→ Data in this exercise:
BEGIN
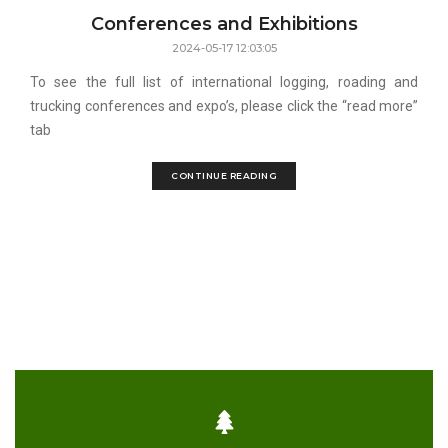
Conferences and Exhibitions
2024-05-17 12:03:05
To see the full list of international logging, roading and
trucking conferences and expo’s, please click the “read more”
tab
CONTINUE READING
END
→ Aim of the task: Your answer must be the line containing "trucking conferences and" and every line after it through the end of the records above, reproduced exactly and alone.

→ Solution to this exercise:
trucking conferences and expo’s, please click the “read more”
tab
CONTINUE READING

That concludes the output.